Two monochromatic light beams with intensities $$I_1 = 16$$ units and $$I_2 = 9$$ units interfere. We need to find the ratio of the intensity of the bright parts to the intensity of the dark parts in the resultant interference pattern.

For interference of two coherent monochromatic light beams, the intensity at any point is given by:

$$I = I_1 + I_2 + 2\sqrt{I_1 I_2} \cos \phi$$

where $$\phi$$ is the phase difference between the two beams.

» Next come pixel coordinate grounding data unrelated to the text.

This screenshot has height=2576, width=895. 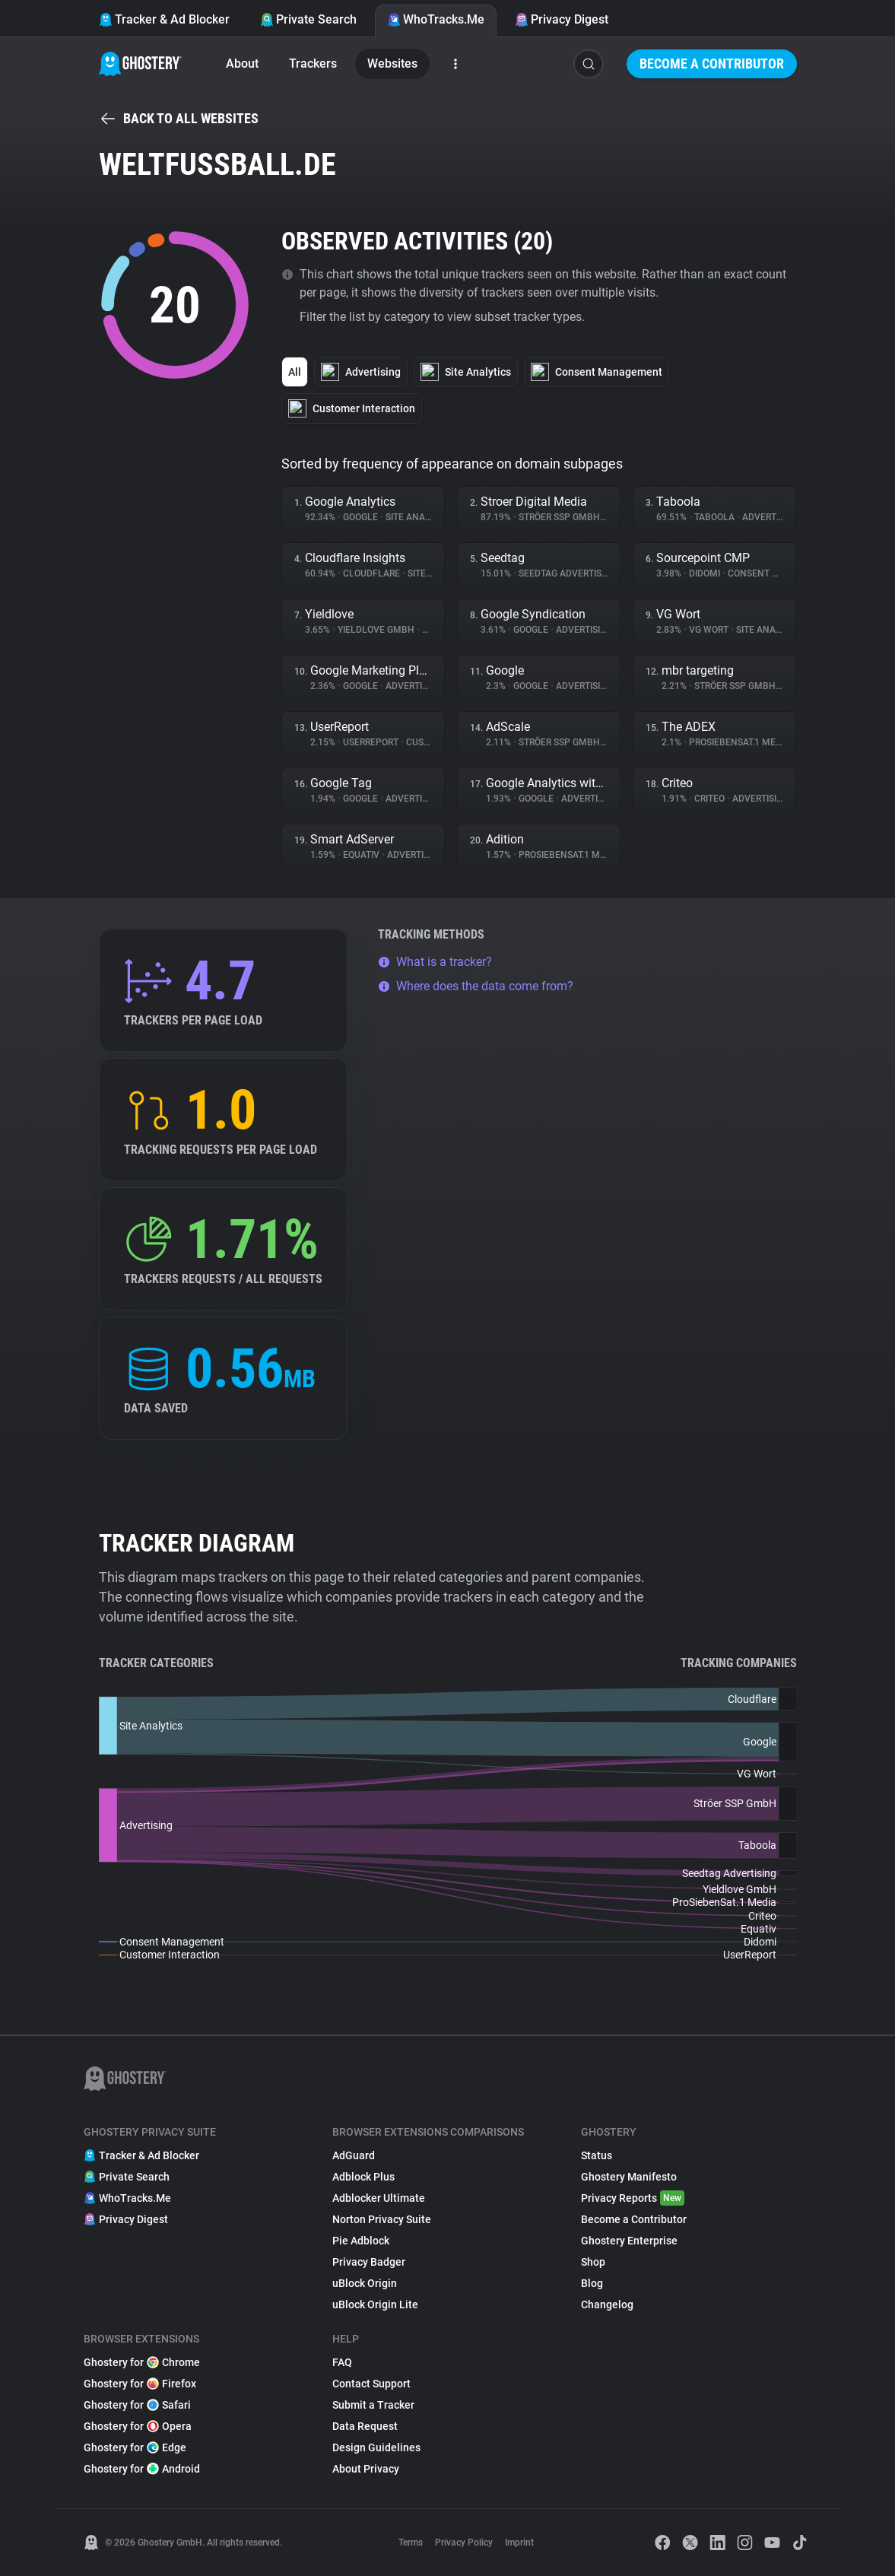 I want to click on Ghostery for Chrome, so click(x=142, y=2362).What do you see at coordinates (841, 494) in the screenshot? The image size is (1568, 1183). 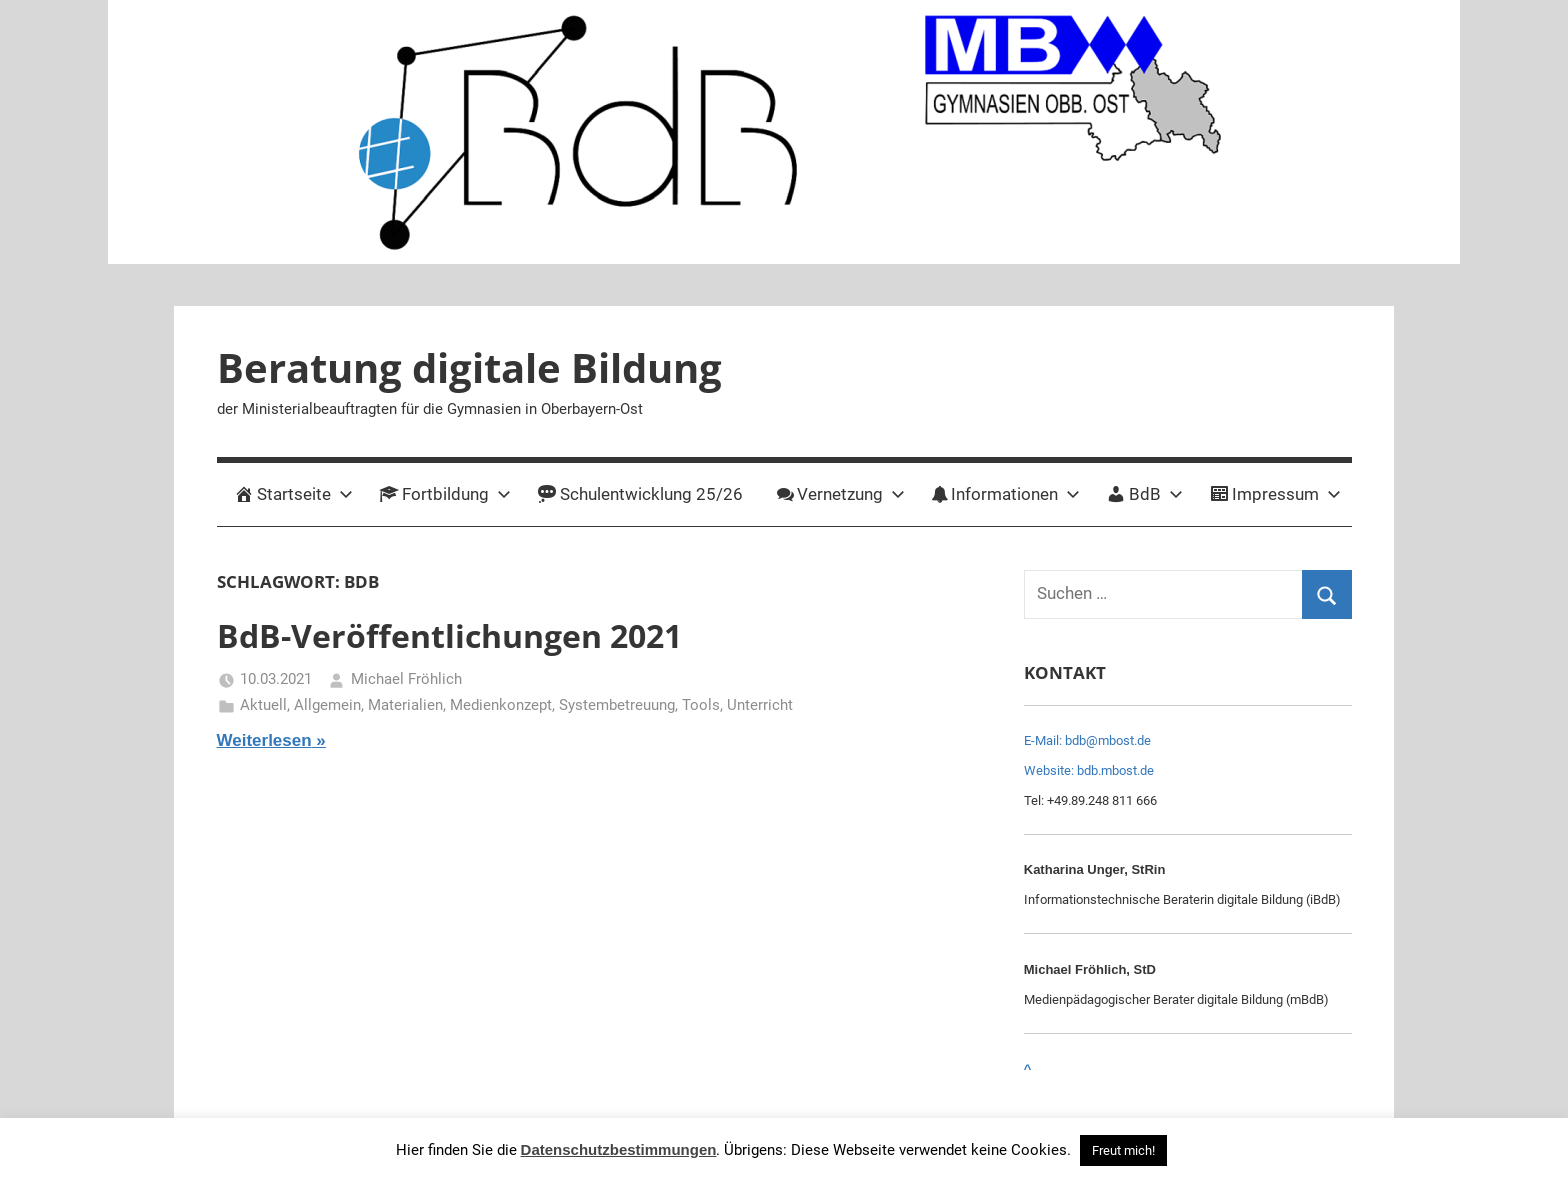 I see `Vernetzung` at bounding box center [841, 494].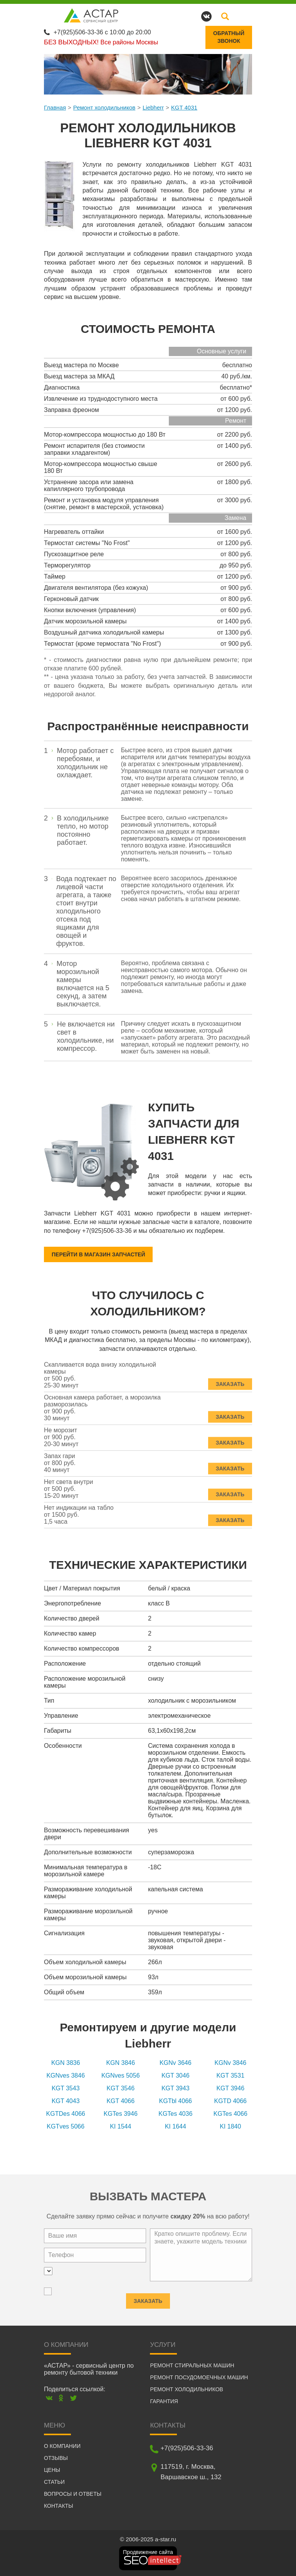 The width and height of the screenshot is (296, 2576). Describe the element at coordinates (78, 32) in the screenshot. I see `+7(925)506-33-36` at that location. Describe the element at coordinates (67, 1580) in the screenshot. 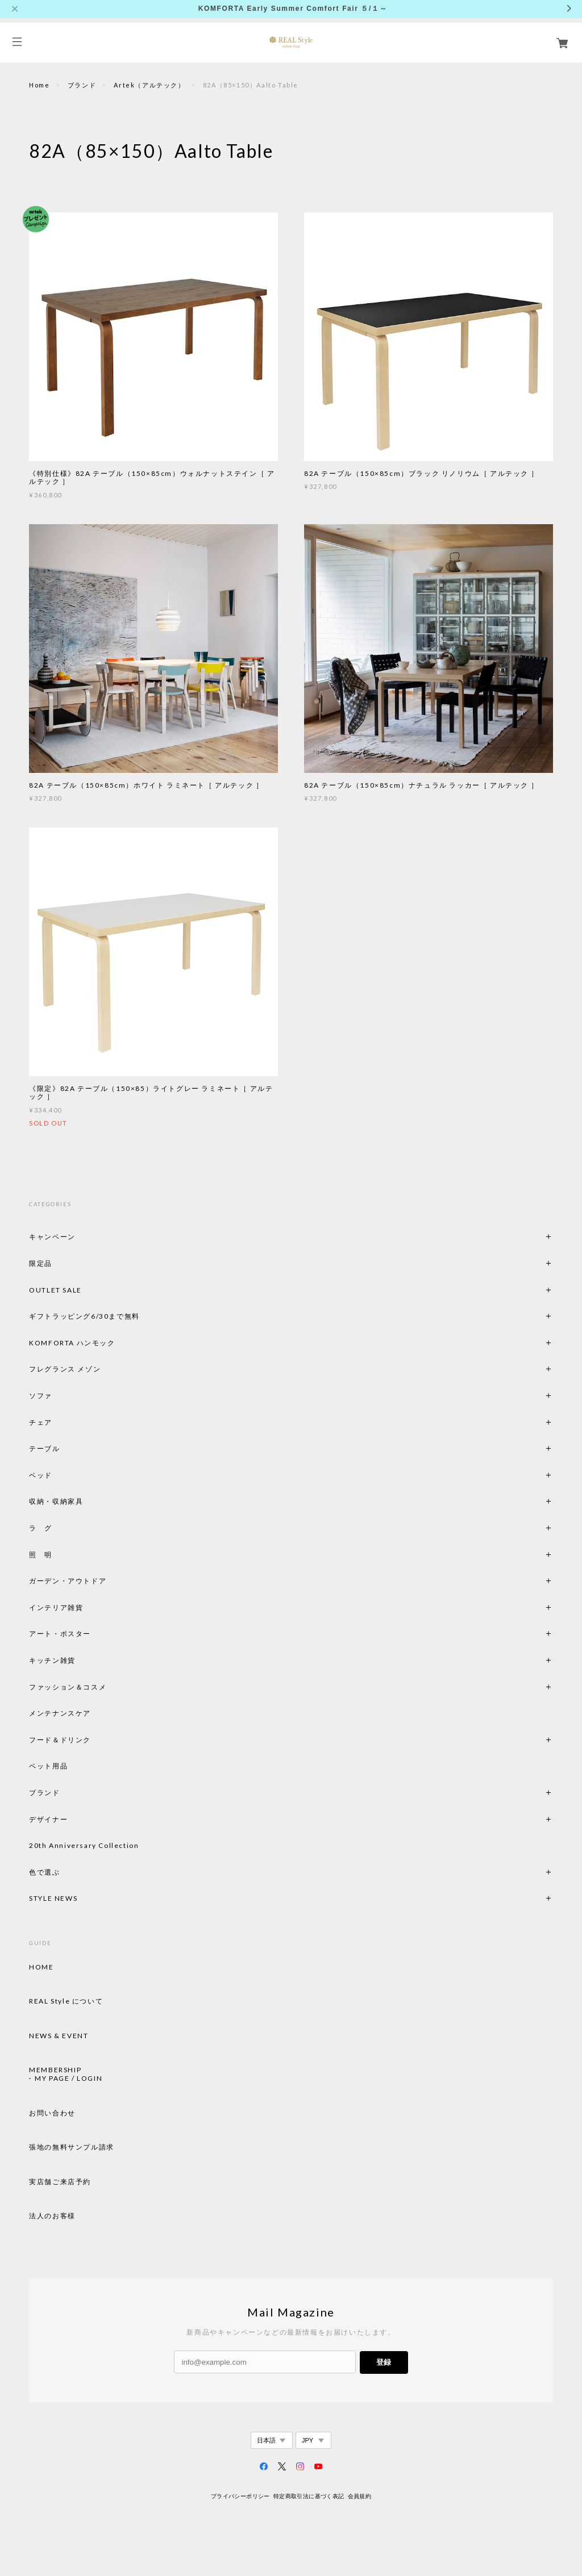

I see `ガーデン・アウトドア` at that location.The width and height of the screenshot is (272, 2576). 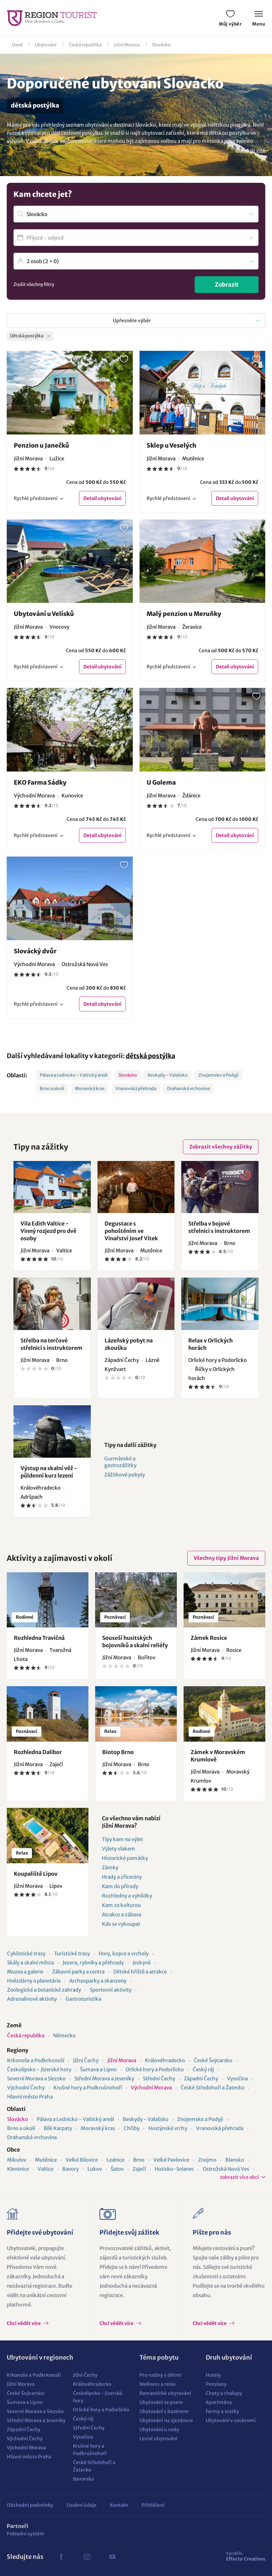 I want to click on Východní Morava, so click(x=151, y=2087).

The maximum intensity (bright parts) occurs when $$\cos \phi = 1$$, so:

$$I_{\text{max}} = I_1 + I_2 + 2\sqrt{I_1 I_2}$$

The minimum intensity (dark parts) occurs when $$\cos \phi = -1$$, so:

$$I_{\text{min}} = I_1 + I_2 - 2\sqrt{I_1 I_2}$$

We are asked for the ratio $$ \frac{I_{\text{max}}}{I_{\text{min}}} $$.

First, calculate $$\sqrt{I_1 I_2}$$:

$$I_1 = 16, \quad I_2 = 9$$

$$\sqrt{I_1 I_2} = \sqrt{16 \times 9} = \sqrt{144} = 12$$

Now substitute into the formula for $$I_{\text{max}}$$:

$$I_{\text{max}} = 16 + 9 + 2 \times 12 = 25 + 24 = 49$$

Next, substitute into the formula for $$I_{\text{min}}$$:

$$I_{\text{min}} = 16 + 9 - 2 \times 12 = 25 - 24 = 1$$

Therefore, the ratio is:

$$\frac{I_{\text{max}}}{I_{\text{min}}} = \frac{49}{1} = 49$$

Now, comparing with the options:

A. $$\frac{16}{9}$$

B. $$\frac{4}{3}$$

C. $$\frac{7}{1}$$

D. $$\frac{49}{1}$$

The ratio $$\frac{49}{1}$$ matches option D.

Hence, the correct answer is Option D.